Here’s something that *looks* relational.
https://gist.github.com/mjswart-d2l/3fa24bf5a50fab039a707eeb3f620782
I read through this on my phone and thought, “I have to test this.”
Then I walked through it, returning the variables one at a time as I walked through it, and blurted out loud, “OH WOW!” Hahaha. Thanks for that joy!
[…] your most recent Query Exercise challenge, I gave you these two […]
We can break this complex problem into two super-simple problems:
1) For each station get it’s actual next station. Optionally cache it for speed.
This is simple left join of overrides, plus reading next row (eg. LEAD).
2) Start from first station. Follow next station until no more stations.
This is a classic “traverse down the tree”. Use CTE, loop, string aggregations, whatever.
Notes: Data might contain infinite loops! CTE depth is limited.
Solution: single-query, without APPLY
;WITH StationWithNext AS — for speed, materialize in temp (or permanent) table.
( SELECT s.StationName, NextStation = ISNULL(o.StationToName, LEAD (s.StationName) OVER (ORDER BY s.StationPhysicalOrder))
FROM dbo.Stations s
LEFT JOIN dbo.StationRoutingOverride o ON o.StationFromName = s.StationName
), TravelStation AS
( SELECT StationName = CONVERT(VARCHAR(50), ‘A’) — first station
UNION ALL — add next station
SELECT StationName = s.NextStation
FROM TravelStation t
JOIN StationWithNext s ON t.StationName = s.StationName AND s.NextStation IS NOT NULL
) SELECT * FROM TravelStation — list result
I’m late to the party (just noticed this problem in Brent’s email), but here is my answer.
https://gist.github.com/0x7FFFFFFFFFFFFFFF/2f30248a216141a10cbf44bc3f490b30
A little late … I just found the time to handle this.
My key point , is to prepare the data source, so that I will have the StationFrom and StationTo , allready set it, with the help of LEAD , Left join RoutingOverride : ISNULL(s.StationToName, s.next_StationName)
then simple recursive…
https://gist.github.com/SabinWeb/4a59236bac23277d5109b7a5509819ed
Sorry – late as well. I haven’t read any other responses but I’m sure this one has already been considered. This was how I did it.

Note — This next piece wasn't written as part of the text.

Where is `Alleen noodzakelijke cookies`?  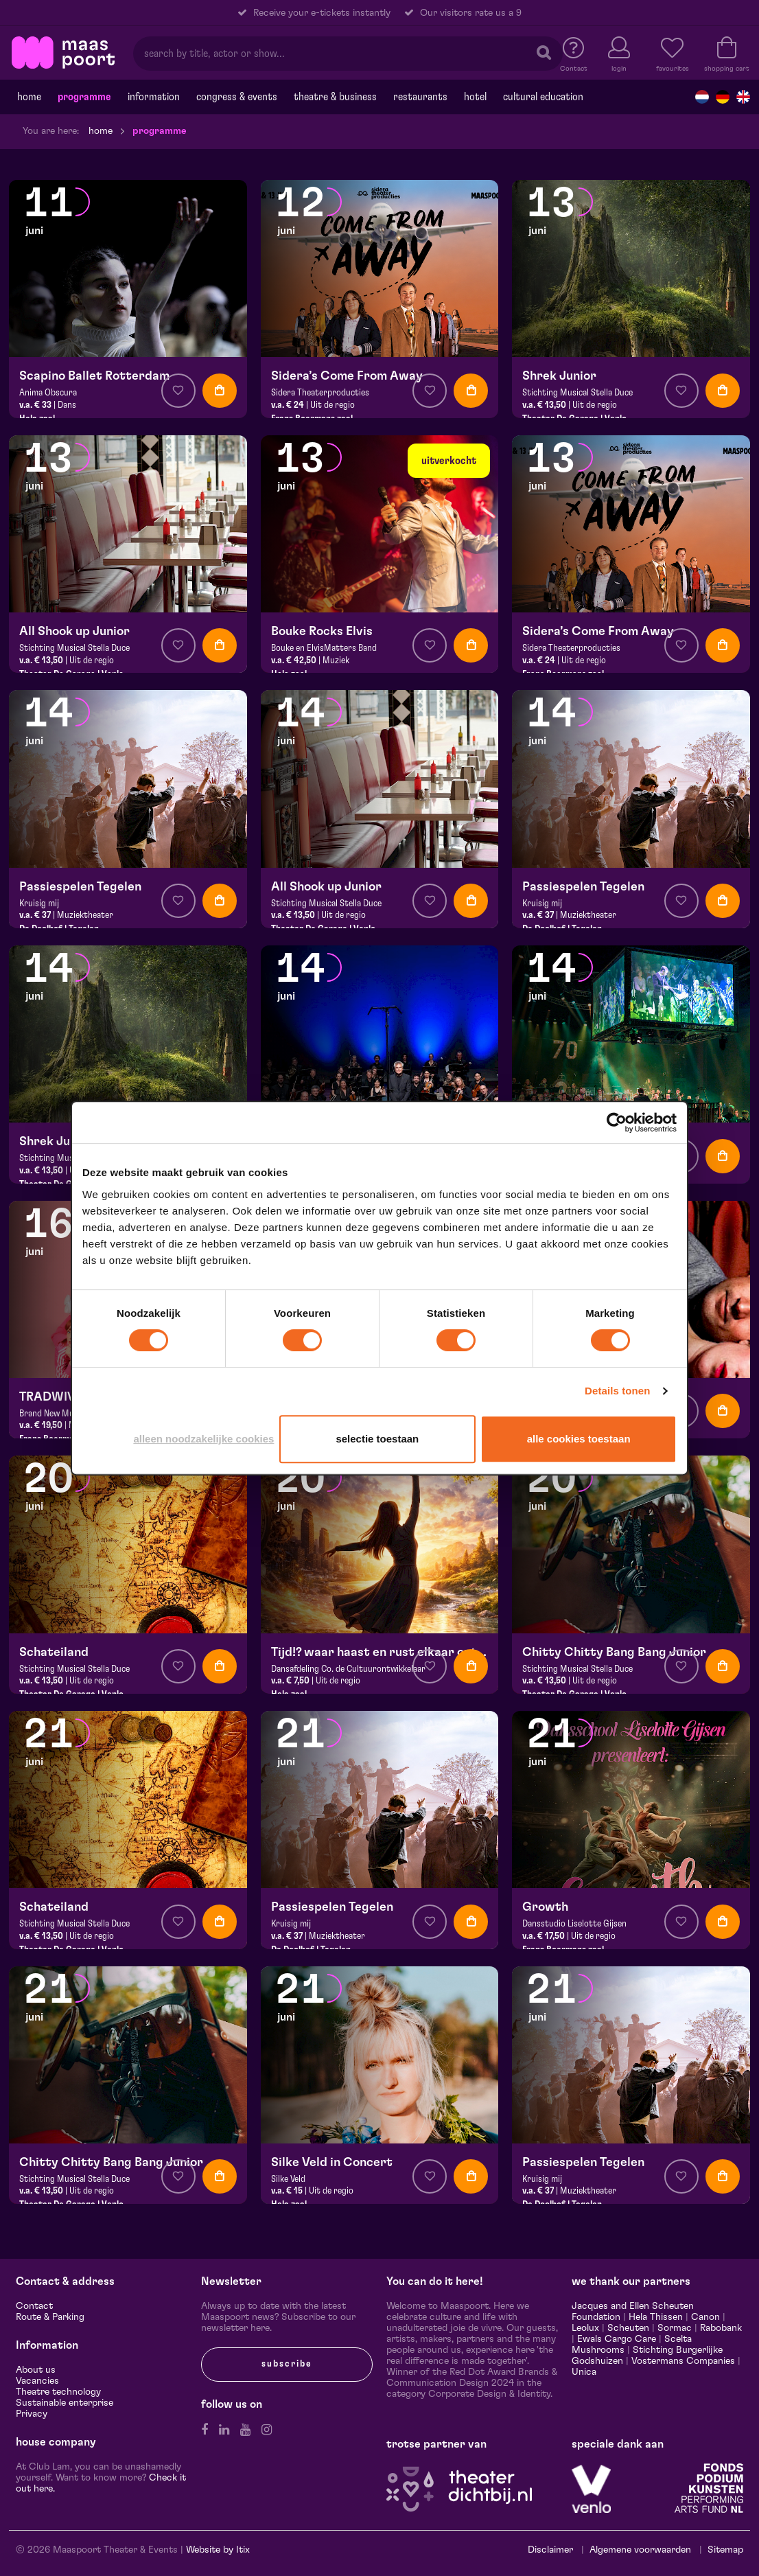 Alleen noodzakelijke cookies is located at coordinates (203, 1439).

SELECT IIF(z.stationtoname IS NULL, stationname, stationtoname) AS list
FROM
(
SELECT *
, LAG(stationname) OVER (ORDER BY stationphysicalorder) AS x
FROM #stations AS s
) y
LEFT JOIN #stationroutingoverride AS z
ON y.x = stationfromname;
It displays this
list
————————————————–
A
B
I
D
E
S
G
H
I
D
K
L
M
N
O
P
Q
R
S
(19 rows affected)
Does that match the correct answer given in the post?
[…] Brent had a query exercise recently about train stations moving in some order and having overrides to this order in emergencies. I suppose he’s been traveling a lot lately and ran into an issue. […]

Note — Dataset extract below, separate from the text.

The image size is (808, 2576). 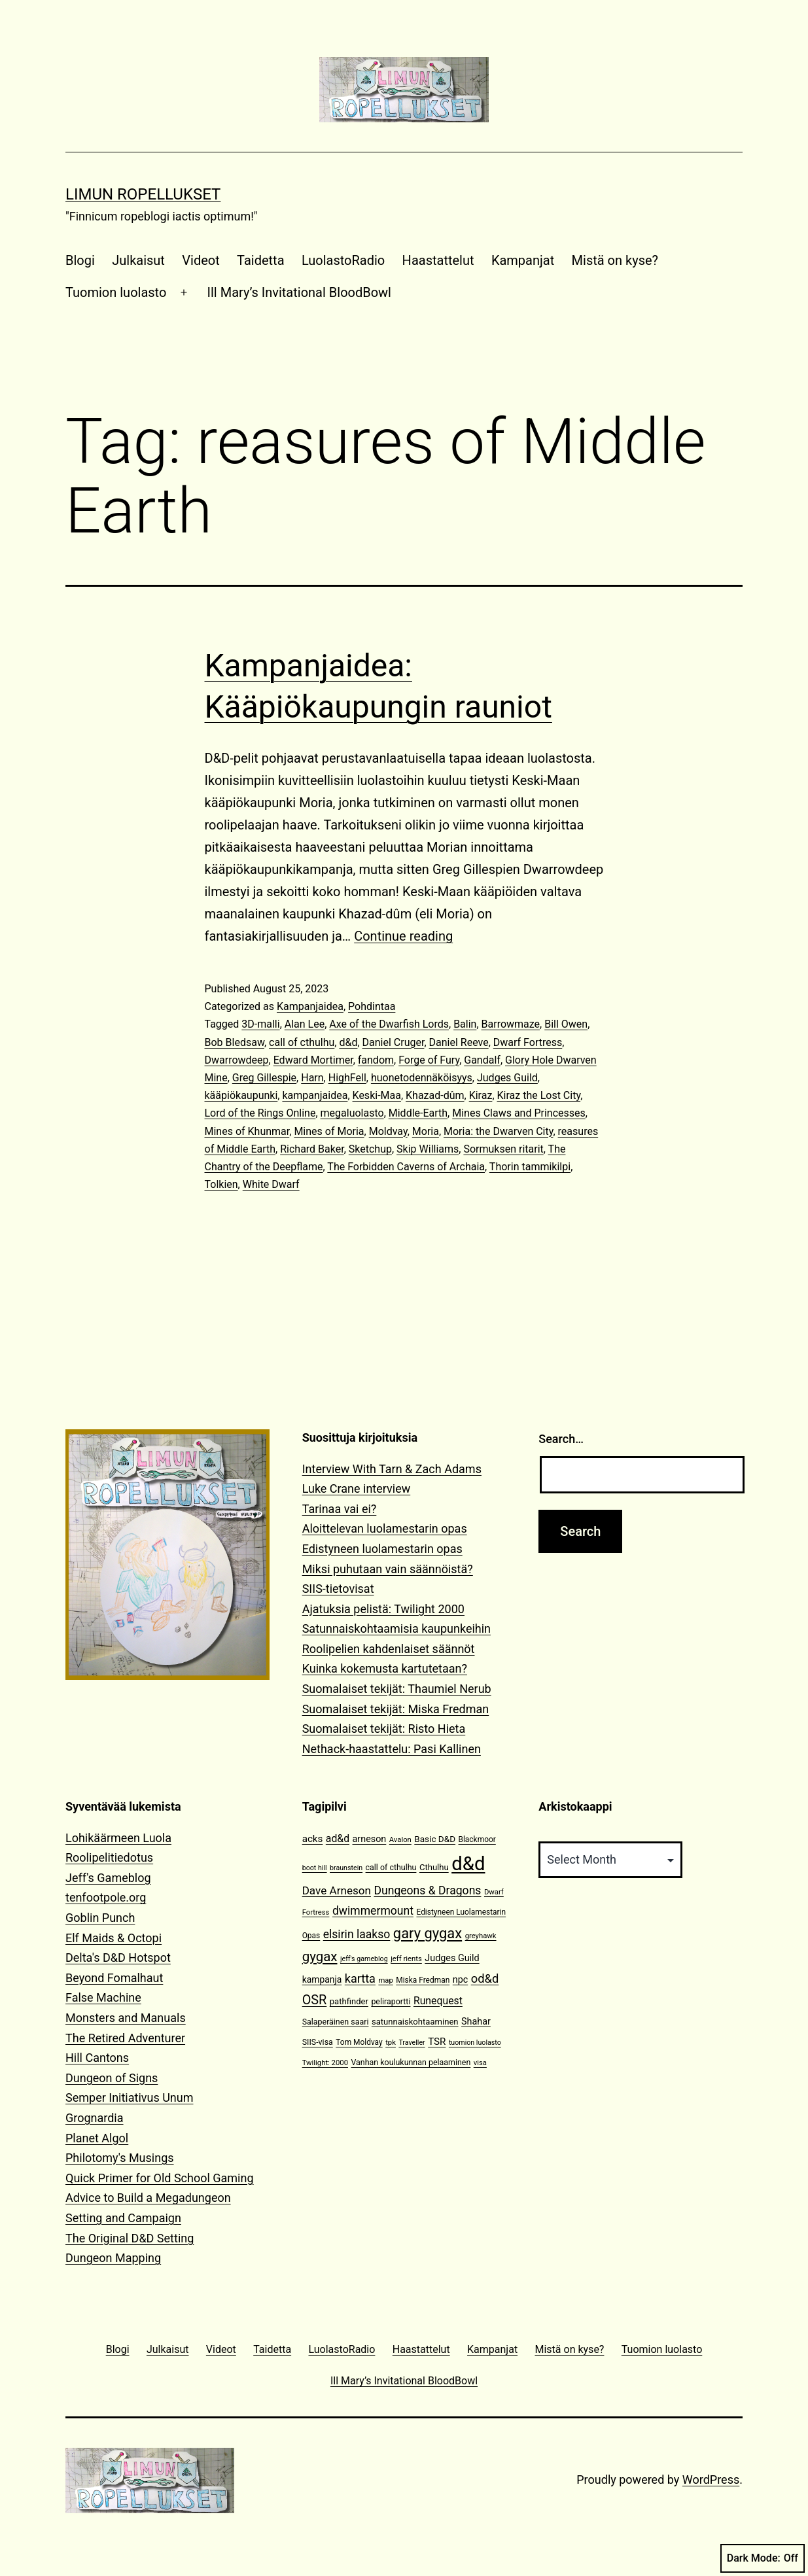 What do you see at coordinates (498, 1131) in the screenshot?
I see `Moria: the Dwarven City` at bounding box center [498, 1131].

i tried the below query, let me know is this good or not?
;
WITH cte
AS (
SELECT b.StationToName
, a.StationPhysicalOrder + 1 AS physicalorder
FROM Stations a
INNER JOIN StationRoutingOverride b ON a.StationName = b.StationFromName
)
, cte1
AS (
SELECT StationName
, StationPhysicalOrder
FROM Stations
WHERE StationPhysicalOrder NOT IN (
SELECT physicalorder
FROM cte
)
)
SELECT *
FROM (
SELECT *
FROM cte1
UNION ALL
SELECT *
FROM cte
) AS k
ORDER BY StationPhysicalOrder
Read the last sentence of the post, where I link to my answers. Cheers!